Tenía razón la presidenta cuando les dijo a los sindicalistas que acababan de lograr su propósito de ahuyentar a los dueños españoles de Aerolíneas que "sólo ustedes pueden salvarla", pero pecaba de optimismo si creía que en adelante todos colaborarían con los esfuerzos por rescatarla. Luego de haber aseverado que la gestión estatal sería austera y por lo tanto se eliminarían los pasajes gratuitos que suelen recibir los familiares de los empleados, el ministro de Planificación, Julio de Vido, se vio constreñido a desdecirse, asegurándoles a los gremialistas que todo seguiría como antes, si bien podría terminar la práctica de repartir "pasajes de cortesía" a políticos, empresarios amigos y los integrantes de sus a veces nutridos séquitos. Sea como fuere, para conservar el apoyo de los sindicatos el gobierno tendrá que respetar todas sus "conquistas", porque de lo contrario se enfrentará con los mismos problemas que tantos dolores de cabeza les dieron a los españoles del grupo Marsans.
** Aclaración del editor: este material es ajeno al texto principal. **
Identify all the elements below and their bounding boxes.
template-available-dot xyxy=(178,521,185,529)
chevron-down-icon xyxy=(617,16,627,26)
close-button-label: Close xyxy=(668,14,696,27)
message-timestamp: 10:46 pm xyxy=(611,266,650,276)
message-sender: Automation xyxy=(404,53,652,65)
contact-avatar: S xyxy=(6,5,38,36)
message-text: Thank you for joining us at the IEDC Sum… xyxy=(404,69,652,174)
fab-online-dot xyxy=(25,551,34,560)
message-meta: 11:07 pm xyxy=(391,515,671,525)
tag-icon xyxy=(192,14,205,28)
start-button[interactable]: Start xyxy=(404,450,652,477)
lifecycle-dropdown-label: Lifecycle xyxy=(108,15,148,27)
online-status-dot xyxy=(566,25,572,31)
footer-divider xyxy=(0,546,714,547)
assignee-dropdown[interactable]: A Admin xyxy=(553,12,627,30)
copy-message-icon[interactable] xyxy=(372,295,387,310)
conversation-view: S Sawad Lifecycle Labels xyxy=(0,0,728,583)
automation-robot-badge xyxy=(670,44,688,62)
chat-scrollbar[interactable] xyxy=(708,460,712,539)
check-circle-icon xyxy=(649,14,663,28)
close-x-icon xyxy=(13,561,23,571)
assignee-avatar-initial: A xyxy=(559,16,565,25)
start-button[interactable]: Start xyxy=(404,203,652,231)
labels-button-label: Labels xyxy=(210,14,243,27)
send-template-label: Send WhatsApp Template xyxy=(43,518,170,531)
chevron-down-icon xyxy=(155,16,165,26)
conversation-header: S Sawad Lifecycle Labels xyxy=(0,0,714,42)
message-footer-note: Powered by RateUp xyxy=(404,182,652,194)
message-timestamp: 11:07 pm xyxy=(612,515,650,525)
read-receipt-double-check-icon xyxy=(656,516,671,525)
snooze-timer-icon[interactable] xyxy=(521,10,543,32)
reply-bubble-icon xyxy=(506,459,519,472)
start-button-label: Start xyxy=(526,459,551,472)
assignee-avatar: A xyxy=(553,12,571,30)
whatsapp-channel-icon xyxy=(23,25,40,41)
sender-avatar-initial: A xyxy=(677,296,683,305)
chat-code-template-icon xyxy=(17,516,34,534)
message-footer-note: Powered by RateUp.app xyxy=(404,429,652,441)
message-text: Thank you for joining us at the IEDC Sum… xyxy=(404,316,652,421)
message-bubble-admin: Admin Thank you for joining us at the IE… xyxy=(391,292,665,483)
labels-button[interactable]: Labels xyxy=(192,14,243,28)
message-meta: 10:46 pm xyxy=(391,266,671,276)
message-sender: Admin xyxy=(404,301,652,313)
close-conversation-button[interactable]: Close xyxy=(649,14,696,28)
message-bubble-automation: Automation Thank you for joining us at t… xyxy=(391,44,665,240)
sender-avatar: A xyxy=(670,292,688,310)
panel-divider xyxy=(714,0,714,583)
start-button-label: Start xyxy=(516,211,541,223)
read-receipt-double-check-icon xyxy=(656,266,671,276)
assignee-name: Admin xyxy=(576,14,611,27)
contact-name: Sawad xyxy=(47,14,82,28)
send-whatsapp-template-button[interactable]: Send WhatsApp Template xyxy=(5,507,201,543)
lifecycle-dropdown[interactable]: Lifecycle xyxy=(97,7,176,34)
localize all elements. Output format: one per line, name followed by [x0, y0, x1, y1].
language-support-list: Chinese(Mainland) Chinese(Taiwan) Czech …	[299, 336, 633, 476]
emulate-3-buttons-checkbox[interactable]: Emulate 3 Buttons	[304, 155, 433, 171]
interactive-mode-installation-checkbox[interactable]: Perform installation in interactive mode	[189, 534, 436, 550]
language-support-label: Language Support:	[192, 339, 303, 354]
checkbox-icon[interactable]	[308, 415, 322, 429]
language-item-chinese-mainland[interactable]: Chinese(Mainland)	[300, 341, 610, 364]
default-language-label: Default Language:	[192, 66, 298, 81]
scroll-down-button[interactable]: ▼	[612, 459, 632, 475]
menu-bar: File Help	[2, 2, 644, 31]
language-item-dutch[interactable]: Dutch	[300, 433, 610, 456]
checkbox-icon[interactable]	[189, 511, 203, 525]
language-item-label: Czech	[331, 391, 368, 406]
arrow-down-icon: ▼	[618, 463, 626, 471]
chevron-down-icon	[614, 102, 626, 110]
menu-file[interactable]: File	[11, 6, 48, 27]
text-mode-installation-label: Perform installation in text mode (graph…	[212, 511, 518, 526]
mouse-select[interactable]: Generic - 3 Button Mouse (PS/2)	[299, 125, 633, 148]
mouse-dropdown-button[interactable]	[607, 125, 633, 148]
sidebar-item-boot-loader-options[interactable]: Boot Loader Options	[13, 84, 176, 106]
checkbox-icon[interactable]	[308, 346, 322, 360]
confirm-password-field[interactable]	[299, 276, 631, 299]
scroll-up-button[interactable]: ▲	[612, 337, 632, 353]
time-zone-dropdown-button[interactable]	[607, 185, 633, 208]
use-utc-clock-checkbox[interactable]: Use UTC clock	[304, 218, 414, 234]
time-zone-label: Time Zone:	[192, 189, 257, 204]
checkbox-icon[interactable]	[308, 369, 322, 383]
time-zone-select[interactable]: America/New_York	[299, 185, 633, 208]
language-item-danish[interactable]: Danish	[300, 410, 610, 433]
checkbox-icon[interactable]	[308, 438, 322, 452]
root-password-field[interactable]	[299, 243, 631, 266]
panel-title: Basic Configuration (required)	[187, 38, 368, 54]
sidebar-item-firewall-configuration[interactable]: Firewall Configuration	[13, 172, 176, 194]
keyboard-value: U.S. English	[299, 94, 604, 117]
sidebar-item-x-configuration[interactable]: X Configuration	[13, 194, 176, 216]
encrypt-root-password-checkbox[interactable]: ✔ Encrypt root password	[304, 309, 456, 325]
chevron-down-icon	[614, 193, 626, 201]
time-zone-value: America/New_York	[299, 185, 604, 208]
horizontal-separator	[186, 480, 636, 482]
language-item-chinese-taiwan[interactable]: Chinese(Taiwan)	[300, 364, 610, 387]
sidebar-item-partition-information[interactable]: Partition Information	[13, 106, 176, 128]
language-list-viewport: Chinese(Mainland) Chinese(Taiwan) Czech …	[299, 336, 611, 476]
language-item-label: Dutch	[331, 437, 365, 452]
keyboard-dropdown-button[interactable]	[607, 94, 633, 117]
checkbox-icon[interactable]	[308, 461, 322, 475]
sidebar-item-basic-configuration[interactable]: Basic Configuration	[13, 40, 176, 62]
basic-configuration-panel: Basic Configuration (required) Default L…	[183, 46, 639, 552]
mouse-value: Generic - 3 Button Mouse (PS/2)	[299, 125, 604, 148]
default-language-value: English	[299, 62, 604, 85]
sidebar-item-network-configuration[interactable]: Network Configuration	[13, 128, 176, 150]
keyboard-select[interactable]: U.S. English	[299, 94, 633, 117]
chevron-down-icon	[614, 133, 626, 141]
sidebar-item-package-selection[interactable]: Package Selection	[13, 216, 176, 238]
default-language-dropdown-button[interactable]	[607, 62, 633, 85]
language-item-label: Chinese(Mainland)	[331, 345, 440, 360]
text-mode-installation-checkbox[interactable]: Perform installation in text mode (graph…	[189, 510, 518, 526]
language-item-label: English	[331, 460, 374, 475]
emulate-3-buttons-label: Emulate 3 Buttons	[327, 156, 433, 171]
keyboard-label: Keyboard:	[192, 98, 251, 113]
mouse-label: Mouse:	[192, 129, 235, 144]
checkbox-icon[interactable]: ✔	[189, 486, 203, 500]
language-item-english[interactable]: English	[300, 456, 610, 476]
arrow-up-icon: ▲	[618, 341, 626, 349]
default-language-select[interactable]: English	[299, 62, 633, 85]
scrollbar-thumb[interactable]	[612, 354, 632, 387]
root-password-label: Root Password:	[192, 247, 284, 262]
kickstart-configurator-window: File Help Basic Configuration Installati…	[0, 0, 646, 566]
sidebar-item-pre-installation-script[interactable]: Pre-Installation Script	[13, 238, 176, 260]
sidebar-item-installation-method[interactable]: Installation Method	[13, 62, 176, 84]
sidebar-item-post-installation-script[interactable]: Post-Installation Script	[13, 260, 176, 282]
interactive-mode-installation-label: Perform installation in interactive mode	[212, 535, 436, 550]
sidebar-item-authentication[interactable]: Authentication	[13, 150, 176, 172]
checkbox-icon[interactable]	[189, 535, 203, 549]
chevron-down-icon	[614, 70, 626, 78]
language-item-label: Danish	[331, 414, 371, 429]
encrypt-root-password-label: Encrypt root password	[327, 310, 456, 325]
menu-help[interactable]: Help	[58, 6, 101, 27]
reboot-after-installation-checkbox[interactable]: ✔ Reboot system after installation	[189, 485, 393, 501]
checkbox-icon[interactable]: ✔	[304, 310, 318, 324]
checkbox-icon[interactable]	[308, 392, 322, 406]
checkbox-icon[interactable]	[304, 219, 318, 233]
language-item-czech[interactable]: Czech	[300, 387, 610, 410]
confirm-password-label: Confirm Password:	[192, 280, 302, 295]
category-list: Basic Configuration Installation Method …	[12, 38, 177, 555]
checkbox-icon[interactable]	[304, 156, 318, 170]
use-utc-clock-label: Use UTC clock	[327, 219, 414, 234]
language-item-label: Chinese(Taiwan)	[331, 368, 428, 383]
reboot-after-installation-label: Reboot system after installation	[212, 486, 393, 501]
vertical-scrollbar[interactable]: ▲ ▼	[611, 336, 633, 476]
No pueden preverse los costos finales de esta aventura comercial kirchnerista, pero no cabe duda de que serán enormes y que los pagarán los contribuyentes. Para mantener una aerolínea de bandera que funcione de manera aceptable sería necesario invertir miles de millones de dólares, aun cuando todos los empleados se resignaran a privilegiar los intereses de la empresa. Sólo para renovar la flota de las empresas recién estatizadas sería preciso gastar 400 millones de dólares y, de aumentar la planta de empleados -ya cuentan con aproximadamente 10.000 y, según el nuevo gerente general de Aerolíneas, Julio Alak, en relación al número de aviones está entre las más altas del mundo entero- como suele suceder cuando se desprivatiza una compañía de este tipo, el costo global sería mucho más elevado ya que por motivos políticos el gobierno no sabría resistirse a las presiones sindicales. Por desgracia, lo mismo que sus equivalentes de Alitalia, aquí los pilotos, técnicos y empleados de tierra no están acostumbrados a preocuparse por las dificultades concretas que afectan a las empresas de las que dependen, de suerte que parece inevitable que Aerolíneas y Austral, que no se verán fusionadas como proponen los expertos en la materia, acumularán pérdidas abultadas.
Antes de llegar a esta instancia, el gobierno tendrá que alcanzar un acuerdo con los ex dueños, lo que no será nada fácil puesto que son muy grandes las diferencias entre ellos y el Estado sobre el valor de las empresas y lo que hay que hacer con las deudas pendientes. También le será forzoso conseguir la aprobación del Congreso, donde podrían aguardarle algunas sorpresas ingratas ya que son muchos los legisladores que no están convencidos por los argumentos que esgrime el gobierno para justificar el acuerdo con el grupo Marsans que tiene en mente.